Lessons Learned: Setting some rules for part twos
Lessons Learned: Setting some rules for part twos
Recommendations without follow through are inefficient at best, intentional grounding at worst. Neither of these labels advance.
Our health is our wealth; it factors into every avenue of our life. There is no room for intentional grounding of the health of the deployed, let alone inefficient operations.
Recommendations are the lessons learned in healthcare. Many healthcare organizations, operations and issues are accompanied by improvement agenda. Much of the industry is held to recommendations in reports through reimbursement, consumer marketing, annual updates to the company, board oversight and/or general good management. Comparatively, much of the military is held to politics, administration and security. The latter environment would warrant a more structured approach to public reporting on recommendation follow through, yet there is none. In fact, the primary way the military even gets its recommendations is through specific request; lessons learned through health report recommendations are not a consistent operation.
With respect for the sensitive topic of soldier health as a country's guarded interest, an overarching lesson learned is that of the need to advance deployment health away from rotating administrations and into greater healthcare.
Again, an individual's occupational health, particularly one that affects the greater public's health, should not be under exclusive oversight of any termed administration. To drive home an example, approximately 10% of active duty service members deployed to Iraq and Afghanistan between 2003 and 2014 received a new TBI diagnosis within 3 years after returning from these deployments. There is nowhere in the world where healthcare would tolerate incidence and prevalence rates like this. Not one global health or local public health agency would accept the status quo of politically appointed workplace oversight. Yet this statistic evades greater healthcare responsibility. Epidemiological recommendations for interventions afforded to every other population, and every other setting, must also be applied to this population.
To advance the recommendations component of deployment health, expertise should be called at the national level. These groups should organize and formalize lessons learned and next steps. Follow up, the part two, should be required pressure at the global level.
In the United States, a leading country of the deployed, experts can examine several working documents. Follow through lost and completed follow through now incorporated in military and veteran health operations can be identified. Components not yet completed, not relevant or that need to incorporate newly identified concerns can be organized for a seat at the global table.
⦾ Overall protections for the deployed start with medical surveillance, records and general health organization recommendations.
Strategies to Protect the Health of Deployed U.S. Forces: Medical Surveillance, Record Keeping, and Risk Reduction (1999)
* recommendations include development of a system for medically unexplained symptoms, recruitment assessment, responsibilities to preventive medicine, post-deployment science, privacy in records, information technology for health, records maintenance, risk communication and inclusion of reserve forces into surveillance, records and risk reduction.
Strategies to Protect the Health of Deployed U.S. Forces: Force Protection and Decontamination (1999)
* recommendations include improvements to equipment, PPE, training protocols in chemical and biological warfare risk-based decisions, decontamination, liquid and vapor insight, collection protection consideration.

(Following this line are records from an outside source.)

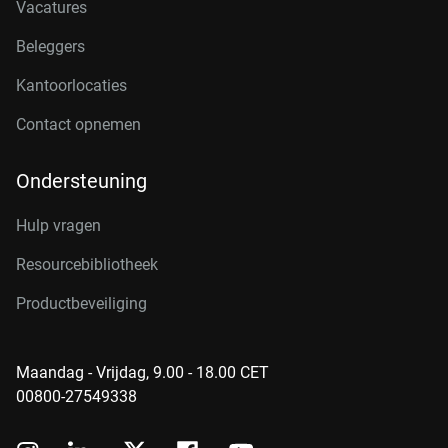
Vacatures
Beleggers
Kantoorlocaties
Contact opnemen
Ondersteuning
Hulp vragen
Resourcebibliotheek
Productbeveiliging
Maandag - Vrijdag, 9.00 - 18.00 CET
00800-27549338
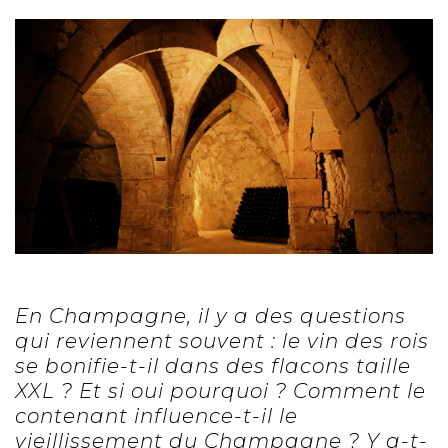
En Champagne, il y a des questions
qui reviennent souvent : le vin des rois
se bonifie-t-il dans des flacons taille
XXL ? Et si oui pourquoi ? Comment le
contenant influence-t-il le
vieillissement du Champagne ? Y a-t-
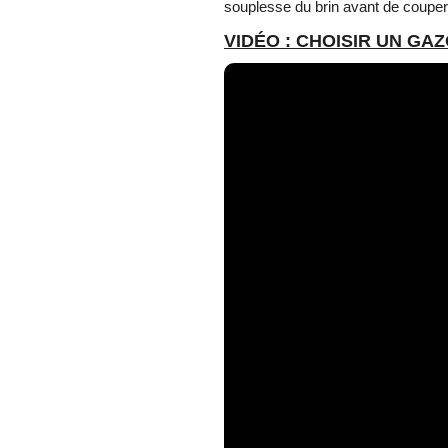
souplesse du brin avant de couper
VIDÉO : CHOISIR UN GA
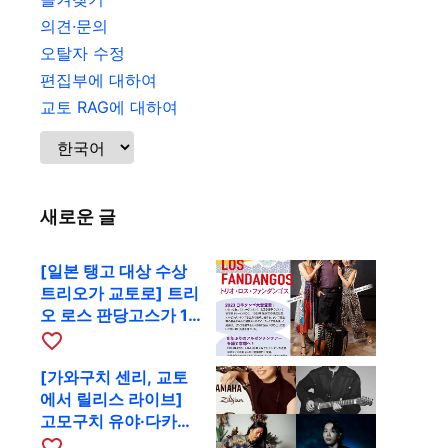
의견·문의
오탈자 수정
편집부에 대하여
교토 RAG에 대하여
새로운 글
[일본 탱고 대상 수상
트리오가 교토로] 트리
오 로스 판당고스가 10
월 9일 RAG에서 공연
favorite_border
[가와구치 센리, 교토
에서 릴리스 라이브]
고모구치 유야·다카하
시 요시키·도모다 준과
favorite_border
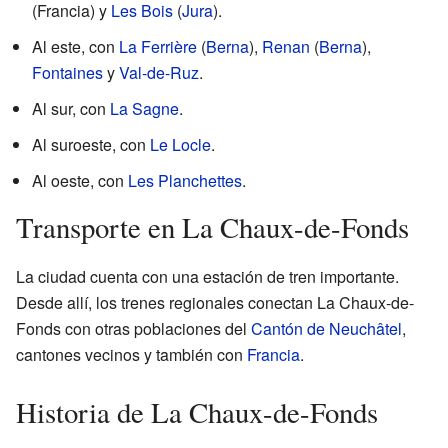
(Francia) y
Les Bois
(
Jura
).
Al este, con
La Ferrière
(
Berna
),
Renan
(
Berna
),
Fontaines
y
Val-de-Ruz
.
Al sur, con
La Sagne
.
Al suroeste, con
Le Locle
.
Al oeste, con
Les Planchettes
.
Transporte en La Chaux-de-Fonds
La ciudad cuenta con una estación de tren importante.
Desde allí, los trenes regionales conectan La Chaux-de-
Fonds con otras poblaciones del
Cantón de Neuchâtel
,
cantones vecinos y también con
Francia
.
Historia de La Chaux-de-Fonds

In the 20 years since these recommendations, what has been implemented? What has been aligned internationally? In the 20 years since the Institute of Medicine/National Academies of Medicine placed two reports on the subject, what has been advanced?
⦾ Recommendations for veteran deployed healthcare have been compiled and advanced. There are many documents, below are a few listed. Where is overall public health structure?

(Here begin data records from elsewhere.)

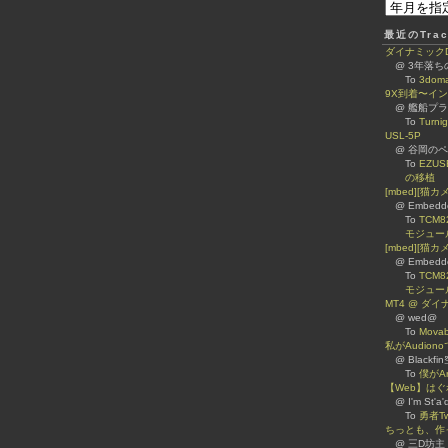
最近のTrac
ダイナミックDNS
@ 3年落
To
3dom
9X到着〜イ
@ 艦船プ
To
Turn
USL-5P
@ 谷岡のページ 
To
EZUS
の移植
[mbed][猫
@ Embed
To
TCM8
モジュー
[mbed][猫カ
@ Embed
To
TCM8
モジュー
MT4 @ ダ
@ wed@
To
Mova
私がAudiono
@ Blackfi
To
僕がA
【Web】は
@ I'm St'a'
To
勇者Tw
ちっとも、作
@ 三D坊主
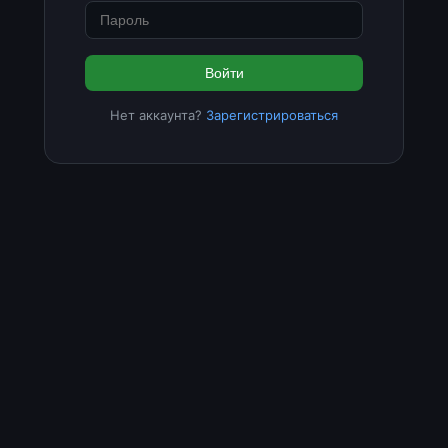
Войти
Нет аккаунта?
Зарегистрироваться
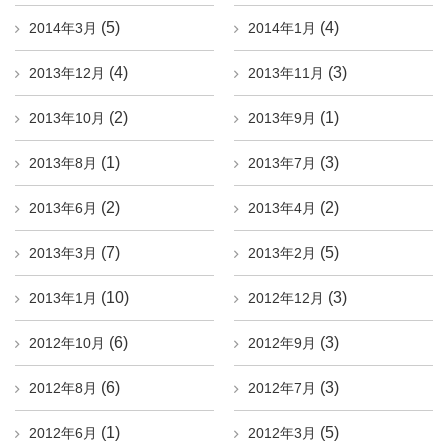
(5)
(4)
2014年3月
2014年1月
(4)
(3)
2013年12月
2013年11月
(2)
(1)
2013年10月
2013年9月
(1)
(3)
2013年8月
2013年7月
(2)
(2)
2013年6月
2013年4月
(7)
(5)
2013年3月
2013年2月
(10)
(3)
2013年1月
2012年12月
(6)
(3)
2012年10月
2012年9月
(6)
(3)
2012年8月
2012年7月
(1)
(5)
2012年6月
2012年3月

Gulf War and Health Volume 10: Update of Health Effects of Serving in the Gulf War, 2016 (2016)
* recommendations include improvements in specific research, cancer epidemiology, therapeutics, collaborative work in healthcare services for the population
Gulf War Illness and the Health of Gulf War Veterans: Research Update and Recommendations, 2009-2013, Research Advisory Committee on Gulf War Veterans’ Illnesses
*recommendations include improve methodology of research, depth of data, focus on long term health, therapeutics
How is Deployment to Iraq and Afghanistan Affecting U.S. Service Members and Their Families (2011)?
* recommendations include improvements to research, policies, utilization and access to care, mental health priorities, stable predictions and consistency to deployment, manage perception and expectations, family support
There are volumes of literature that can be consumed on overall deployment health. What has been introduced from this work, and what is being done internationally?
⦾ Ongoing analyses
Recommendations for improved knowledge and interventions around on limb salvage, burn treatment, neurological effects of blasts, mental healthcare, genetics and reproduction, and disability are just a select few reports commissioned. Where is the overarching healthcare gameplan that incorporates these recommendations?

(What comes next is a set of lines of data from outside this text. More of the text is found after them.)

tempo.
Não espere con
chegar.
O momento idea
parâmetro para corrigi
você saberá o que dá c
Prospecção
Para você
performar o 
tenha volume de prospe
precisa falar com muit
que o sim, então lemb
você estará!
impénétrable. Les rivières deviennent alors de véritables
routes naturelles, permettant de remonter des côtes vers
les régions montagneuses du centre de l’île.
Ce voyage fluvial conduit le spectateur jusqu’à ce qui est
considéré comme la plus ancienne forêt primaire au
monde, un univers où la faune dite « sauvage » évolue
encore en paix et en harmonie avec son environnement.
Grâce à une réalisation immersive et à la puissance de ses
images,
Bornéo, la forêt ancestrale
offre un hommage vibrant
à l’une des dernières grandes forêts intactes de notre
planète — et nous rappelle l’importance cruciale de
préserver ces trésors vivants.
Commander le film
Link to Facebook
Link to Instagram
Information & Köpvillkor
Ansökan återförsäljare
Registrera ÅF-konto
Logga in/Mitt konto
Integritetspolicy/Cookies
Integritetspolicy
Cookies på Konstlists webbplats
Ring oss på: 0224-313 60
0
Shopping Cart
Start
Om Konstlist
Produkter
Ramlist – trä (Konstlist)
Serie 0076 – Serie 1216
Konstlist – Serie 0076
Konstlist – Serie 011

⦾ Recommendations for facilities, departments and administrations should be examined for specific healthcare advances that apply to the population itself.
Utilization, access, cost, health quality of life and consumer satisfaction should be examined from a population perspective, not just for the users of the VA. See example.
Health needs, access and consumer satisfaction should incorporate all veteran and active duty populations. See example.
There is tremendous expertise, passion and commitment from scientists, military health and other clinicians. This is likely true in many countries. Advancing lessons learned can be done by setting rules, at a global table, for follow up and follow through.